I am new to Verilog, I was trying to write a simple code but I am not sure how to do it in a expert way. I have a 12 bit register "data", each bit of that register have a specific value. e.g.
Bit 0 = 12;
Bit 1 = 16;
Bit 2 = 33;
......
Bit 11 = 180;
Now if any bit of "data" register is 1 then the result should be the sum of all value that coresponds to that bit value. e.g.
data = 12'b100000000101
result = 225 (180+33+12)
Right now i am checking each bit of data, if it is 1 then i register that corresponding value and add it to previous registered value. This method takes number of cycles. How can i do it in a fast way in verilog.
thank you
It depends on what you mean by "fast". Presumably you mean time, but remember that time=cycles/frequency - reducing the number of cycles will often reduce the maximum frequency your circuit can operate at.
For example, here's a circuit that does the entire add in one cycle:
always@(*) begin
tempsum = 0;
tempsum = tempsum + (data[0]? 12:0);
tempsum = tempsum + (data[1]? 16:0);
tempsum = tempsum + (data[2]? 33:0);
//...
end
always@(posedge clock)
result <= tempsum;
If you synthesized this circuit, you'd see a long chain of adders. In could calculate the result in a single cycle, but would have a long critical path, and therefore have a lower fMax.
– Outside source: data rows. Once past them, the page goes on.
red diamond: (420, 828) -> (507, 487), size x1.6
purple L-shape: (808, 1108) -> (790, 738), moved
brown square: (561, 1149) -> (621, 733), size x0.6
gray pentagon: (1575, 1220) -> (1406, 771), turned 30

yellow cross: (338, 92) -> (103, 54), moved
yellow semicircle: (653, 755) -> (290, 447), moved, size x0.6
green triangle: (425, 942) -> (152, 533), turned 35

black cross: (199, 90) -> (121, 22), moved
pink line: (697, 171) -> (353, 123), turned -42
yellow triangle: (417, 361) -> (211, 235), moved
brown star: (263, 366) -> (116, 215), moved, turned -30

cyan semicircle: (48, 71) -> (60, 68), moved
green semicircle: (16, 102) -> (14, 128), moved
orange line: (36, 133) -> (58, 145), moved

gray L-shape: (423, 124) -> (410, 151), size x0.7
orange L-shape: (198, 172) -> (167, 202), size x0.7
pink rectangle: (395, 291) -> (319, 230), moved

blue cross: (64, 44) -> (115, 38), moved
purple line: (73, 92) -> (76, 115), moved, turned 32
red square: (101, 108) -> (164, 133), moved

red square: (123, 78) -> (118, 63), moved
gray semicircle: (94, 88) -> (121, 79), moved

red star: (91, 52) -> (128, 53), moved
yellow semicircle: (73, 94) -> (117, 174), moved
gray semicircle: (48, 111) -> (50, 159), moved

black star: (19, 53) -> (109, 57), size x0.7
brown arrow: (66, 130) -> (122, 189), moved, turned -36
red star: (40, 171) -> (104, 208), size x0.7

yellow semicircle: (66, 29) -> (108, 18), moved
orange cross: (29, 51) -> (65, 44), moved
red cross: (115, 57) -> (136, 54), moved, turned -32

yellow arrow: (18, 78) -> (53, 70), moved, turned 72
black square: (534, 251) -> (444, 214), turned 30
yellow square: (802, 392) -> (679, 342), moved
Whether this would be "faster" is impossible to know until you synthesize it (there are too many factors to guess).
A better multi-cycle approach could be to use a tree, i.e.:
reg [31:0] sum [29:0];
always @ (posedge clock) begin
// level 0
sum[0] <= (data[0]? 12:0) + (data[1]? 16:0);
sum[1] <= (data[2]? 33:0) + (data[3]? 40:0);
// ...
sum[15] <= (data[30]? 160:0) + (data[31]? 180:0);
// level 1
sum[16] <= sum [0] + sum [1];
sum[17] <= sum [2] + sum [3];
// ...
sum[23] <= sum [14] + sum [15];
// level 2
sum[24] <= sum [16] + sum [17];
sum[25] <= sum [18] + sum [19];
// ...
// level 3
sum[28] <= sum [24] + sum [25];
sum[29] <= sum [26] + sum [27];
result <= sum [28] + sum [29];
end
All that said, ultimately the "fastest" approach will also depend on the other requirements of your system, what you're implementing it on, etc.